The LST values in our study area for the considered period are consistent with similar research carried out in Granada over the 1985–2020 period in which mean, maximum, and minimum LST values registered a steady increase of 2.2 °C [80]. The surface temperature averages over the target areas match the generalized analysis for the entire urban area over time, with episode HW #7 being the least hot and episode HW #2 registering the highest LST values. The evolution of LST per area type reflects the same trend, with the Other area type registering the lowest mean records per period (Figure 5a) The lowest average of minimum LST values is registered for the Node area type, which would be expected given its capacity to provide regulating ecosystem services compared to the categories of Link and Other. The highest averages are registered for the Link area type, which would be expected given the variety of structural elements different from green areas along its characteristic linear distribution, such as asphalt, sidewalks, and other grey areas devoid of vegetation along an avenue or walkway. Unexpectedly, the Other area type, which corresponds to these smaller green spaces distributed across all urban matrices, shows the lowest average of the maximum LST values. However, the LST mean value per are type in all periods is not statistically dissimilar (Figure 5b). Whilst the NDVI average values do not significantly differ between areas type, we see an expectedly high dispersion for type Other, which is probably due to the diversity of non-vegetated elements composing these spaces (Appendix B, Figure A1).
The statistical analysis of all the target areas shows a negative correlation between NDVI and LST values in each of the heat wave events recorded from 2017 to 2022. The Spearman coefficient for all areas per episode is statistically significant (p < 0.01), presenting higher correlations for the first 5 episodes, until the warmest event in 2020, and getting weaker for the last 4 episodes (Figure 6a). This variation over time could be potentially related to an increase in the heterogeneity of the areas surface under investigation [81]. The results of the same correlation analysis between LST and NDVI for all episodes, combined by area type, show higher negative correlations for the Other area type than for the Node and Link areas (Figure 6b). An expectedly negative correlation is observed in the Node area type per episode, being moderate in all cases except for the last two episodes in 2022. No correlation exists for the Link area type in episodes HW #10 and HW #11 and NDVI and LST positively correlate for episodes HW #9 and HW #12 (Figure 7). This unexpected behavior is very prone to occur in all types of UGI areas in southern cities of the European region and this could be due to an increase in water stress or water soil scarcity during heat waves episodes, an occurrence which would reduce or even reverse the cooling effect of green spaces as a consequence of the evapotranspiration reduction [82].
The results for the Other area type [53] are consistent with the expected pattern of behavior, showing a negative correlation between LST and NDVI in all cases. In line with the observed global trend of recorded temperatures (Figure 4 and Figure 5a), the least hot episodes show a stronger correlation, and hence a better cooling performance (until HW #8), whilst the relationship between NDVI and LST weakens for the final events (from HW #9 onwards), which corresponds to the warmest spells (Figure 7). Whilst the stronger relationship between NDVI and LST is expected for those greener spaces, such as Node areas (based on their definition), the resulting correlation is negative for the Other areas type.
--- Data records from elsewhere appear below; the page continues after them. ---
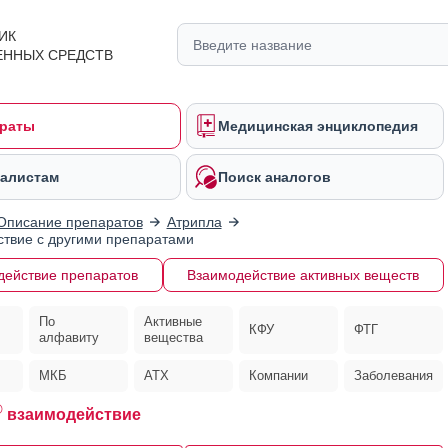
ИК
ЕННЫХ СРЕДСТВ
раты
Медицинская энциклопедия
алистам
Поиск аналогов
Описание препаратов
Атрипла
твие с другими препаратами
действие препаратов
Взаимодействие активных веществ
По
Активные
КФУ
ФТГ
алфавиту
вещества
МКБ
АТХ
Компании
Заболевания
®
взаимодействие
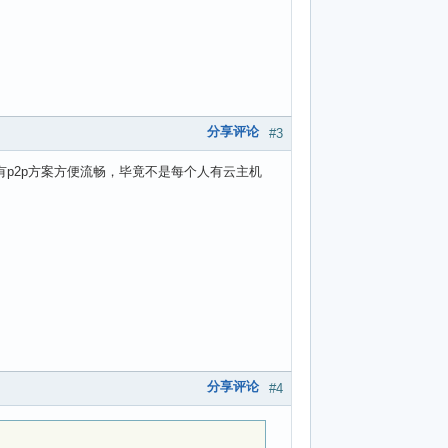
分享评论
#3
有p2p方案方便流畅，毕竟不是每个人有云主机
分享评论
#4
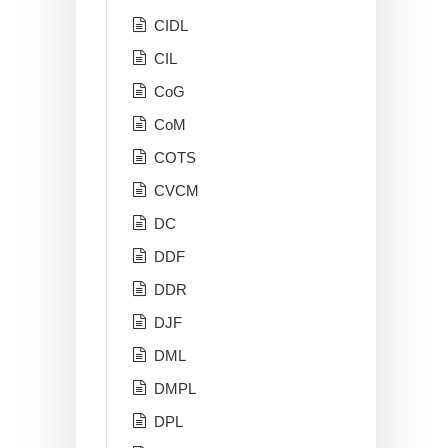
CIDL
CIL
CoG
CoM
COTS
CVCM
DC
DDF
DDR
DJF
DML
DMPL
DPL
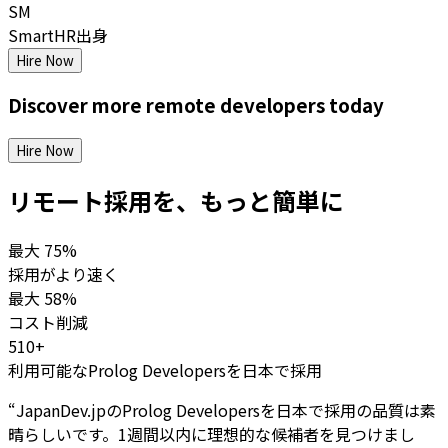
SM
SmartHR出身
Hire Now
Discover more
remote
developers
today
Hire Now
リモート採用を、もっと簡単に
最大
75%
採用がより速く
最大
58%
コスト削減
510+
利用可能なProlog Developersを日本で採用
“
JapanDev.jpのProlog Developersを日本で採用の品質は素
晴らしいです。1週間以内に理想的な候補者を見つけまし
These results point to this type of UGI area, which combines vegetated with non-vegetated permeable surfaces, as being capable of strengthening the city’s cooling capacity during heatwave episodes [83,84,85,86]. These areas correspond to small public green spaces distributed heterogeneously throughout the urban matrix and mainly comprise scattered shrubs, grasslands, a mix of medium- and low-height vegetation with scattered or isolated trees, and small parks with irrigation and diverse surface composition. The results suggest the potential suitability of these spaces for mitigating the effects of heat waves, not only due to their green components, but also due to the crossed interaction with other human-introduced permeable materials (such as pervious surfaces, sand, silt, or clay materials) [87,88], which could potentially enhance even more the cooling capacity in busy and space-limited urban areas [89,90]. It is worth highlighting the added value that the Other area type can provide Mediterranean medium-sized compact cities since, being distributed throughout the entire city, they act as rest areas and shelter locations in touristic and historic locations during heat wave episodes [91,92].
It should also be noted that the heterogeneity in LST values across the whole urban area highlights the need to address the current challenge of alleviating the impacts of heat waves through the use of sustainable measures. In this context, green planning presents as a key mechanism with which to enhance microclimate conditions. For example, in [93,94,95], role of green spaces, like that of the Other area type, is seen to ameliorate the impact of heat waves as much as larger and greener areas [96,97,98].

5. Conclusions

This study presents relevant information on how the small green spaces distributed throughout the city, defined as “Other” areas, would potentially help to ameliorate the effects of heat waves heat wave episodes in medium-sized compact cities of the Mediterranean region. The analysis per type of green space revealed that this area type registers the lowest LST average values. “Other” areas showed a stronger negative correlation in all heat wave episodes, indicating the superior cooling capacity of these green spaces against extreme temperatures during heat wave episodes. A stronger negative correlation was also found between NDVI and LST data for the Other area type per episode, which was consistent with their potential to strengthen the buffer capacity against the impacts of warm spells.
The potential buffer capacity observed in the Other area type during heat wave episodes stresses the need to identify the composition of those small public green spaces distributed heterogeneously throughout the urban matrix, and to understand how their components contribute to the city´s cooling capacity enhancement. This finding would be particularly relevant for Mediterranean cities, where highly limited space in city centers hinders the expansion of UGI areas or the creation of new ones to increase the cooling capacity during heat wave episodes. In regard to the composition of these areas, it would be relevant in further research to demonstrate how heat wave impacts could be reduced by the use of human-introduced permeable materials that do not require irrigation to facilitate evapotranspiration and which are easy to maintain given the climate conditions and water scarcity in the Mediterranean region.
Finally, this study promotes the idea that Mediterranean cities would find valuable benefits in green planning measures through the management of the “Other” area type; a more enhanced role of this area type would benefit cities during extreme high-temperature events. This is not only due to the discussed environmental benefits, but also because of their potential effects at the micro-scale level on citizen health, thermal comfort, social interactions, energy demands, micro-economy, and quality of life.

Author Contributions

Conceptualization: M.J.D.-C.; methodology: M.J.D.-C. and P.C.; software: M.J.D.-C. and M.E.-V.; validation: M.J.D.-C. and P.C.; formal analysis: M.J.D.-C., P.C. and M.E.-V.; investigation: M.J.D.-C. and P.C.; resources: M.J.D.-C.; data curation: M.J.D.-C. and M.E.-V.; writing—original draft preparation: M.J.D.-C.; writing—review and editing: M.J.D.-C. and P.C.; visualization: M.J.D.-C.; supervision: M.J.D.-C. and P.C. All authors have read and agreed to the published version of the manuscript.

Funding

This research was funded by Pre-competitive Research Projects University of Granada Own Plan, through the project PP2022.PP.34, Pre-GREENMITIGATION3.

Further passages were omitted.